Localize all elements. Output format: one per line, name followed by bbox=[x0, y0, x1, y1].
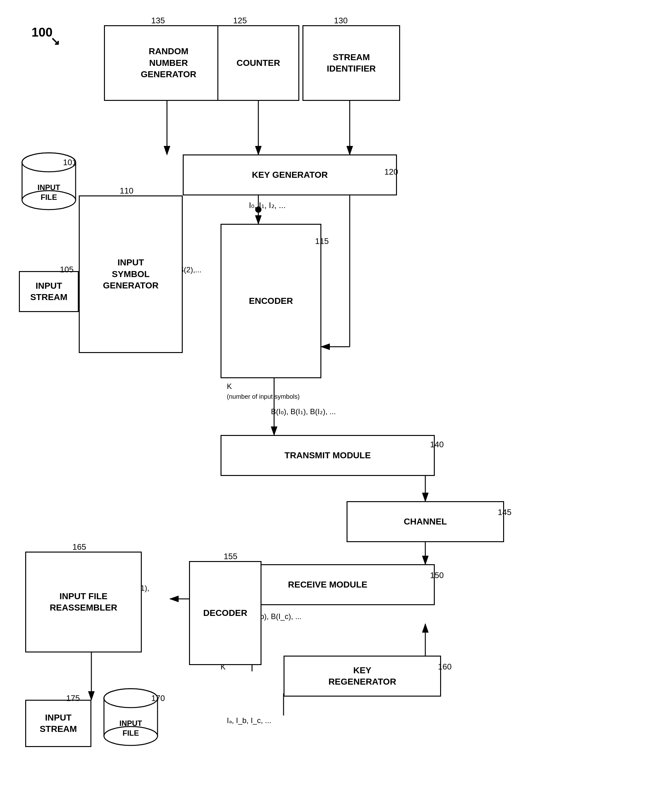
diagram-title: 100 bbox=[32, 25, 52, 40]
encoder-label: ENCODER bbox=[249, 296, 293, 307]
input-stream-bottom-box: INPUTSTREAM bbox=[25, 700, 91, 747]
input-stream-top-box: INPUTSTREAM bbox=[19, 271, 79, 312]
encoder-box: ENCODER bbox=[220, 224, 321, 378]
input-file-top-ref: 101 bbox=[63, 157, 76, 167]
ifr-ref: 165 bbox=[73, 542, 86, 552]
input-file-top-label: INPUTFILE bbox=[38, 183, 60, 202]
stream-id-ref: 130 bbox=[334, 16, 347, 25]
k-bottom-label: K bbox=[220, 662, 225, 672]
transmit-module-box: TRANSMIT MODULE bbox=[220, 435, 435, 476]
input-stream-bottom-label: INPUTSTREAM bbox=[40, 712, 77, 735]
counter-label: COUNTER bbox=[236, 57, 280, 69]
input-file-reassembler-label: INPUT FILEREASSEMBLER bbox=[50, 591, 117, 614]
counter-ref: 125 bbox=[233, 16, 247, 25]
random-number-generator-label: RANDOMNUMBERGENERATOR bbox=[141, 46, 196, 80]
channel-ref: 145 bbox=[498, 507, 511, 517]
input-symbol-gen-box: INPUTSYMBOLGENERATOR bbox=[79, 195, 183, 353]
input-stream-top-ref: 105 bbox=[60, 265, 73, 275]
channel-box: CHANNEL bbox=[347, 501, 504, 542]
decoder-ref: 155 bbox=[224, 551, 237, 561]
stream-identifier-box: STREAMIDENTIFIER bbox=[303, 25, 400, 101]
input-stream-bottom-ref: 175 bbox=[66, 693, 80, 703]
i-series-label: I₀, I₁, I₂, ... bbox=[249, 200, 286, 211]
encoder-ref: 115 bbox=[315, 237, 329, 246]
diagram-arrow: ↘ bbox=[51, 35, 60, 48]
kg-ref: 120 bbox=[384, 167, 398, 177]
input-symbol-gen-label: INPUTSYMBOLGENERATOR bbox=[103, 257, 158, 291]
key-generator-label: KEY GENERATOR bbox=[252, 169, 328, 181]
key-regenerator-label: KEYREGENERATOR bbox=[328, 665, 396, 688]
rng-ref: 135 bbox=[151, 16, 165, 25]
random-number-generator-box: RANDOMNUMBERGENERATOR bbox=[104, 25, 233, 101]
channel-label: CHANNEL bbox=[404, 516, 447, 527]
receive-module-label: RECEIVE MODULE bbox=[288, 579, 367, 590]
key-regenerator-box: KEYREGENERATOR bbox=[284, 656, 441, 697]
isg-ref: 110 bbox=[120, 186, 133, 196]
input-file-bottom-label: INPUTFILE bbox=[119, 718, 142, 738]
kr-ref: 160 bbox=[438, 662, 452, 672]
svg-point-29 bbox=[104, 689, 157, 708]
tm-ref: 140 bbox=[430, 440, 444, 450]
b-series-top-label: B(I₀), B(I₁), B(I₂), ... bbox=[271, 407, 336, 416]
transmit-module-label: TRANSMIT MODULE bbox=[284, 450, 371, 461]
decoder-box: DECODER bbox=[189, 561, 262, 665]
counter-box: COUNTER bbox=[217, 25, 299, 101]
key-generator-box: KEY GENERATOR bbox=[183, 154, 397, 195]
input-file-bottom-ref: 170 bbox=[151, 693, 165, 703]
input-file-reassembler-box: INPUT FILEREASSEMBLER bbox=[25, 551, 142, 653]
input-stream-top-label: INPUTSTREAM bbox=[30, 280, 67, 303]
decoder-label: DECODER bbox=[203, 607, 247, 619]
i-series-bottom-label: Iₐ, I_b, I_c, ... bbox=[227, 715, 271, 725]
rm-ref: 150 bbox=[430, 570, 444, 580]
k-label: K(number of input symbols) bbox=[227, 381, 300, 401]
stream-identifier-label: STREAMIDENTIFIER bbox=[327, 52, 376, 75]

Your instructions
With the images removed, write out all of the material above exactly.

Solved problem
Localize all elements. Output format: one per line, name followed by bbox=[x0, y0, x1, y1].
diagram-title: 100 bbox=[32, 25, 52, 40]
encoder-label: ENCODER bbox=[249, 296, 293, 307]
input-stream-bottom-box: INPUTSTREAM bbox=[25, 700, 91, 747]
input-stream-top-box: INPUTSTREAM bbox=[19, 271, 79, 312]
encoder-box: ENCODER bbox=[220, 224, 321, 378]
input-file-top-ref: 101 bbox=[63, 157, 76, 167]
ifr-ref: 165 bbox=[73, 542, 86, 552]
input-file-top-label: INPUTFILE bbox=[38, 183, 60, 202]
stream-id-ref: 130 bbox=[334, 16, 347, 25]
k-bottom-label: K bbox=[220, 662, 225, 672]
transmit-module-box: TRANSMIT MODULE bbox=[220, 435, 435, 476]
input-stream-bottom-label: INPUTSTREAM bbox=[40, 712, 77, 735]
counter-label: COUNTER bbox=[236, 57, 280, 69]
input-file-reassembler-label: INPUT FILEREASSEMBLER bbox=[50, 591, 117, 614]
counter-ref: 125 bbox=[233, 16, 247, 25]
random-number-generator-label: RANDOMNUMBERGENERATOR bbox=[141, 46, 196, 80]
channel-ref: 145 bbox=[498, 507, 511, 517]
input-symbol-gen-box: INPUTSYMBOLGENERATOR bbox=[79, 195, 183, 353]
input-stream-top-ref: 105 bbox=[60, 265, 73, 275]
channel-box: CHANNEL bbox=[347, 501, 504, 542]
decoder-ref: 155 bbox=[224, 551, 237, 561]
stream-identifier-box: STREAMIDENTIFIER bbox=[303, 25, 400, 101]
input-stream-bottom-ref: 175 bbox=[66, 693, 80, 703]
i-series-label: I₀, I₁, I₂, ... bbox=[249, 200, 286, 211]
encoder-ref: 115 bbox=[315, 237, 329, 246]
diagram-arrow: ↘ bbox=[51, 35, 60, 48]
kg-ref: 120 bbox=[384, 167, 398, 177]
input-symbol-gen-label: INPUTSYMBOLGENERATOR bbox=[103, 257, 158, 291]
key-generator-label: KEY GENERATOR bbox=[252, 169, 328, 181]
key-regenerator-label: KEYREGENERATOR bbox=[328, 665, 396, 688]
rng-ref: 135 bbox=[151, 16, 165, 25]
random-number-generator-box: RANDOMNUMBERGENERATOR bbox=[104, 25, 233, 101]
channel-label: CHANNEL bbox=[404, 516, 447, 527]
receive-module-label: RECEIVE MODULE bbox=[288, 579, 367, 590]
key-regenerator-box: KEYREGENERATOR bbox=[284, 656, 441, 697]
isg-ref: 110 bbox=[120, 186, 133, 196]
input-file-bottom-label: INPUTFILE bbox=[119, 718, 142, 738]
kr-ref: 160 bbox=[438, 662, 452, 672]
svg-point-29 bbox=[104, 689, 157, 708]
tm-ref: 140 bbox=[430, 440, 444, 450]
b-series-top-label: B(I₀), B(I₁), B(I₂), ... bbox=[271, 407, 336, 416]
transmit-module-label: TRANSMIT MODULE bbox=[284, 450, 371, 461]
decoder-box: DECODER bbox=[189, 561, 262, 665]
counter-box: COUNTER bbox=[217, 25, 299, 101]
key-generator-box: KEY GENERATOR bbox=[183, 154, 397, 195]
input-file-bottom-ref: 170 bbox=[151, 693, 165, 703]
input-file-reassembler-box: INPUT FILEREASSEMBLER bbox=[25, 551, 142, 653]
input-stream-top-label: INPUTSTREAM bbox=[30, 280, 67, 303]
decoder-label: DECODER bbox=[203, 607, 247, 619]
i-series-bottom-label: Iₐ, I_b, I_c, ... bbox=[227, 715, 271, 725]
rm-ref: 150 bbox=[430, 570, 444, 580]
k-label: K(number of input symbols) bbox=[227, 381, 300, 401]
stream-identifier-label: STREAMIDENTIFIER bbox=[327, 52, 376, 75]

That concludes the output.